-------- RECORDS FOR THE EXERCISE --------
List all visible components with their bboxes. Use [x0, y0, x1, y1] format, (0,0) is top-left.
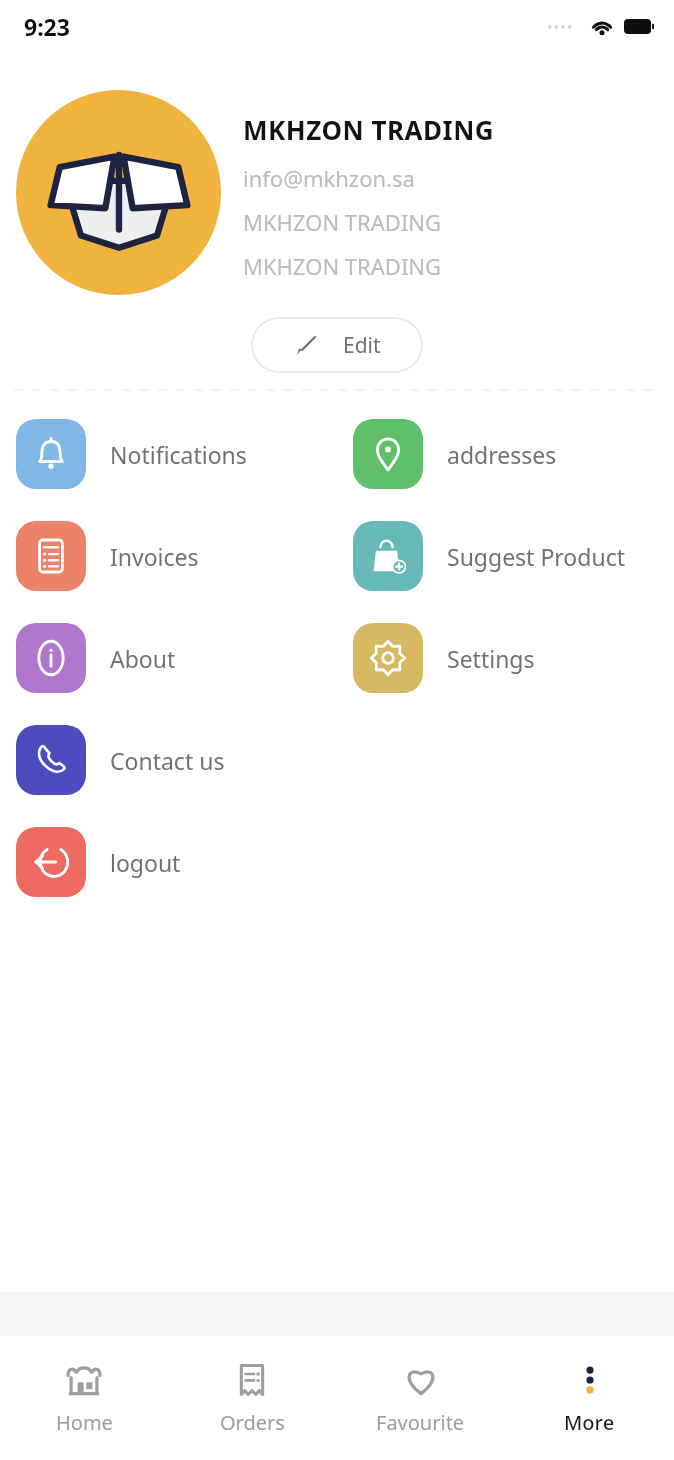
button[interactable]: Home — [0, 1336, 168, 1460]
button[interactable]: Notifications — [0, 403, 337, 505]
staticText: Home — [56, 1409, 113, 1436]
staticText: Invoices — [110, 541, 199, 572]
other: Settings — [353, 623, 423, 693]
other: Addresses — [353, 419, 423, 489]
staticText: More — [564, 1409, 615, 1436]
staticText: info@mkhzon.sa — [243, 163, 415, 193]
other: Suggest Product — [353, 521, 423, 591]
button[interactable]: Contact us — [0, 709, 337, 811]
button[interactable]: Suggest Product — [337, 505, 674, 607]
button[interactable]: Logout — [0, 811, 337, 913]
staticText: Orders — [220, 1409, 285, 1436]
button[interactable]: Settings — [337, 607, 674, 709]
staticText: Edit — [343, 331, 381, 360]
button[interactable]: Orders — [168, 1336, 336, 1460]
button[interactable]: About — [0, 607, 337, 709]
button[interactable]: More — [505, 1336, 674, 1460]
other: Invoices — [16, 521, 86, 591]
staticText: About — [110, 643, 176, 674]
button[interactable]: Addresses — [337, 403, 674, 505]
staticText: MKHZON TRADING — [243, 112, 495, 147]
staticText: Favourite — [376, 1409, 465, 1436]
staticText: logout — [110, 847, 181, 878]
other: Contact us — [16, 725, 86, 795]
other: About — [16, 623, 86, 693]
staticText: MKHZON TRADING — [243, 207, 442, 237]
button[interactable]: Invoices — [0, 505, 337, 607]
staticText: 9:23 — [24, 11, 70, 42]
button[interactable]: Edit — [251, 317, 423, 373]
staticText: MKHZON TRADING — [243, 251, 442, 281]
other: Notifications — [16, 419, 86, 489]
staticText: Suggest Product — [447, 541, 625, 572]
staticText: addresses — [447, 439, 557, 470]
staticText: Contact us — [110, 745, 225, 776]
staticText: Settings — [447, 643, 535, 674]
staticText: Notifications — [110, 439, 247, 470]
button[interactable]: Favourite — [336, 1336, 505, 1460]
other: Logout — [16, 827, 86, 897]
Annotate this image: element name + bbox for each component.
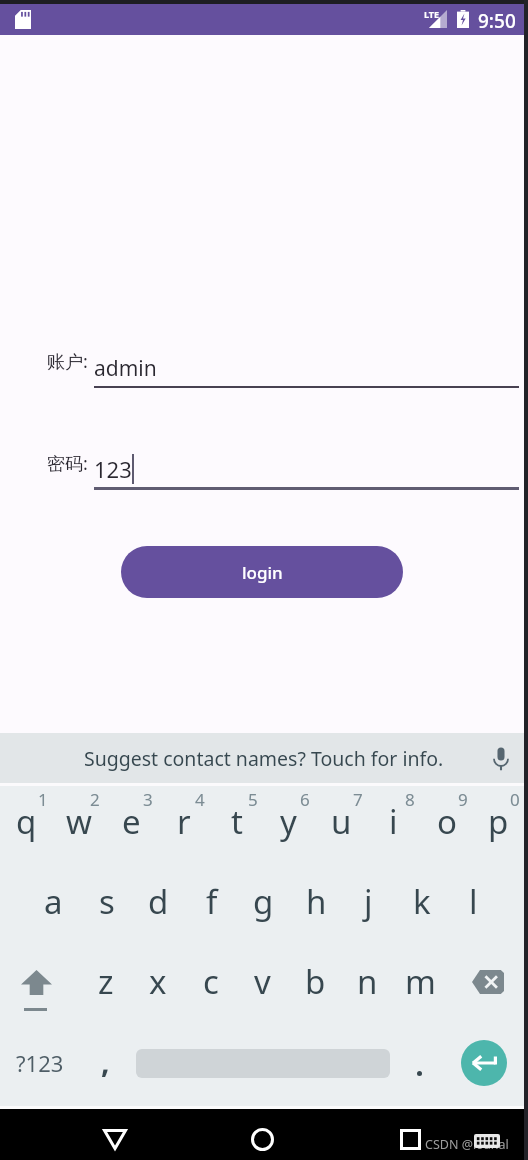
button[interactable]: login [121, 546, 403, 598]
button[interactable]: , [80, 1026, 135, 1100]
staticText: 9 [458, 788, 468, 811]
button[interactable]: Shift [4, 966, 50, 1014]
staticText: 3 [143, 788, 153, 811]
button[interactable]: n [341, 943, 394, 1020]
button[interactable]: Backspace [455, 936, 528, 1013]
staticText: a [44, 879, 63, 924]
button[interactable]: j [342, 863, 395, 940]
button[interactable]: s [80, 863, 133, 940]
staticText: 6 [300, 788, 310, 811]
button[interactable] [392, 1026, 447, 1100]
staticText: l [469, 879, 478, 924]
staticText: 1 [38, 788, 48, 811]
button[interactable]: e [105, 783, 158, 860]
button[interactable]: o [420, 783, 473, 860]
staticText: t [231, 799, 243, 844]
button[interactable]: 账户: [47, 349, 88, 374]
staticText: 8 [405, 788, 415, 811]
staticText: CSDN @loanal [425, 1136, 509, 1153]
staticText: s [99, 879, 115, 924]
staticText: n [357, 959, 378, 1004]
button[interactable]: g [237, 863, 290, 940]
staticText: o [437, 799, 457, 844]
staticText: b [305, 959, 326, 1004]
staticText: c [203, 959, 219, 1004]
button[interactable]: y [262, 783, 315, 860]
button[interactable]: d [132, 863, 185, 940]
button[interactable]: r [157, 783, 210, 860]
staticText: w [66, 799, 92, 844]
button[interactable]: u [315, 783, 368, 860]
staticText: 7 [353, 788, 363, 811]
button[interactable]: p [472, 783, 525, 860]
staticText: 5 [248, 788, 258, 811]
staticText: j [364, 879, 373, 924]
button[interactable]: Suggest contact names? Touch for info. [0, 733, 528, 783]
button[interactable]: Recents [384, 1116, 436, 1160]
button[interactable]: q [0, 783, 53, 860]
button[interactable]: c [184, 943, 237, 1020]
button[interactable]: l [447, 863, 500, 940]
button[interactable]: a [27, 863, 80, 940]
button[interactable]: i [367, 783, 420, 860]
staticText: admin [94, 354, 157, 383]
staticText: p [488, 799, 509, 844]
staticText: h [306, 879, 327, 924]
button[interactable]: 密码: [47, 451, 88, 476]
staticText: v [254, 959, 271, 1004]
staticText: u [331, 799, 352, 844]
staticText: 0 [510, 788, 520, 811]
button[interactable]: m [394, 943, 447, 1020]
button[interactable]: h [290, 863, 343, 940]
staticText: 9:50 [478, 8, 516, 34]
staticText: k [413, 879, 431, 924]
button[interactable]: x [131, 943, 184, 1020]
button[interactable]: Enter [461, 1040, 507, 1086]
staticText: 2 [90, 788, 100, 811]
staticText: g [253, 879, 274, 924]
staticText: r [177, 799, 191, 844]
button[interactable]: ?123 [0, 1026, 80, 1100]
other: Voice input [493, 746, 509, 771]
button[interactable]: f [185, 863, 238, 940]
staticText: Suggest contact names? Touch for info. [84, 745, 444, 772]
staticText: x [149, 959, 167, 1004]
button[interactable]: t [210, 783, 263, 860]
button[interactable]: k [395, 863, 448, 940]
staticText: , [101, 1041, 110, 1082]
staticText: f [206, 879, 218, 924]
staticText: 4 [195, 788, 205, 811]
staticText: d [148, 879, 169, 924]
staticText: 123 [94, 454, 132, 484]
staticText: z [98, 959, 114, 1004]
staticText: y [280, 799, 297, 844]
button[interactable]: v [236, 943, 289, 1020]
staticText: 密码: [47, 451, 88, 476]
staticText: LTE [424, 8, 440, 20]
staticText: 账户: [47, 349, 88, 374]
staticText: login [242, 561, 283, 584]
staticText: e [122, 799, 141, 844]
button[interactable]: Home [236, 1116, 288, 1160]
staticText: ?123 [16, 1048, 64, 1078]
staticText: i [389, 799, 398, 844]
button[interactable]: Back [89, 1116, 141, 1160]
button[interactable]: z [79, 943, 132, 1020]
staticText: m [405, 959, 436, 1004]
button[interactable]: b [289, 943, 342, 1020]
staticText: q [16, 799, 37, 844]
button[interactable]: w [52, 783, 105, 860]
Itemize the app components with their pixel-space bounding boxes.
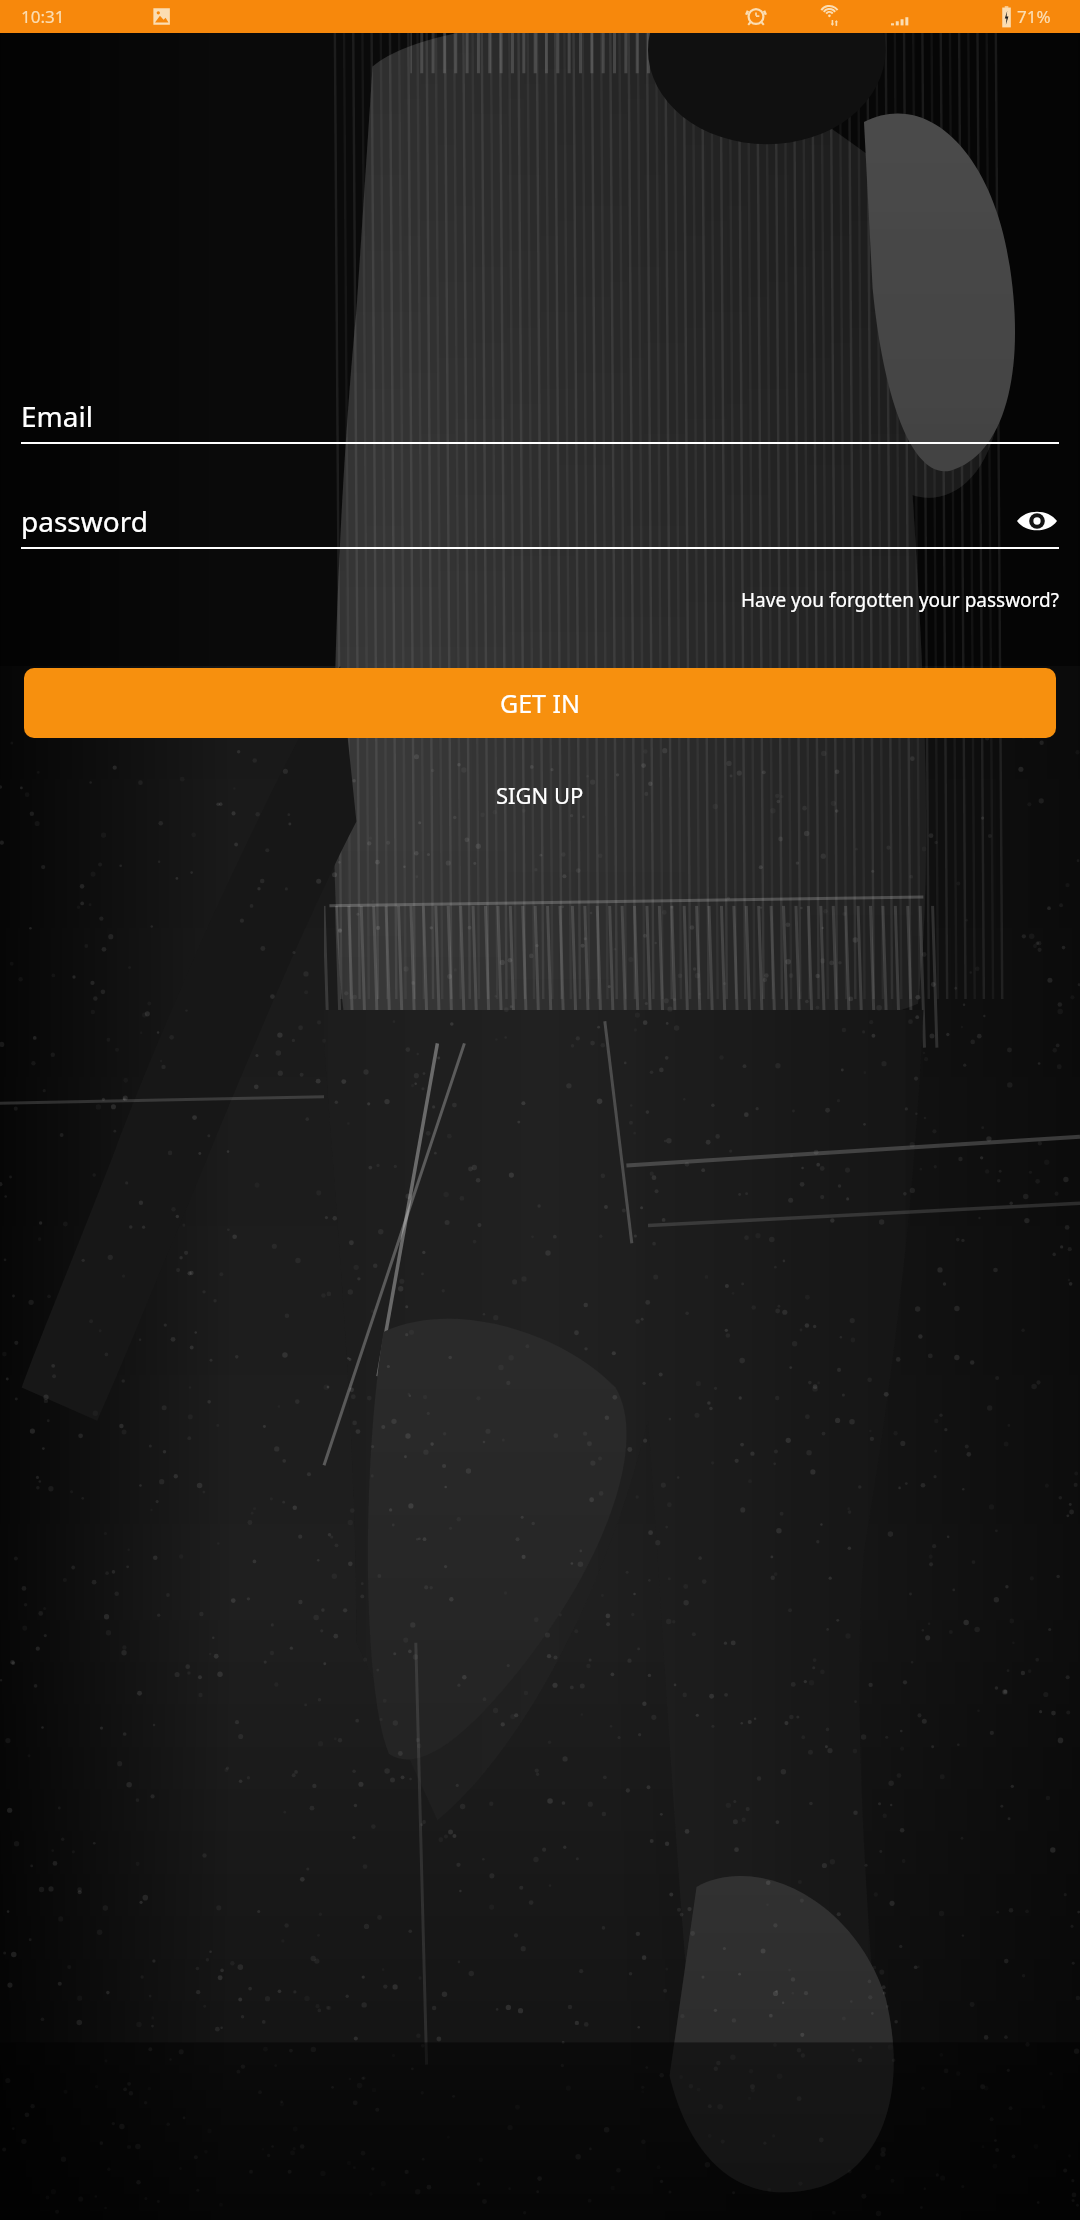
--------
WORK REQUEST: Within the listing above, copy each line that has the string "info".

ANSWER TO THIS TASK:
staticText: info@mkhzon.sa — [243, 163, 415, 193]
button[interactable]: Suggest contact names? Touch for info. [0, 733, 528, 783]
staticText: Suggest contact names? Touch for info. [84, 745, 444, 772]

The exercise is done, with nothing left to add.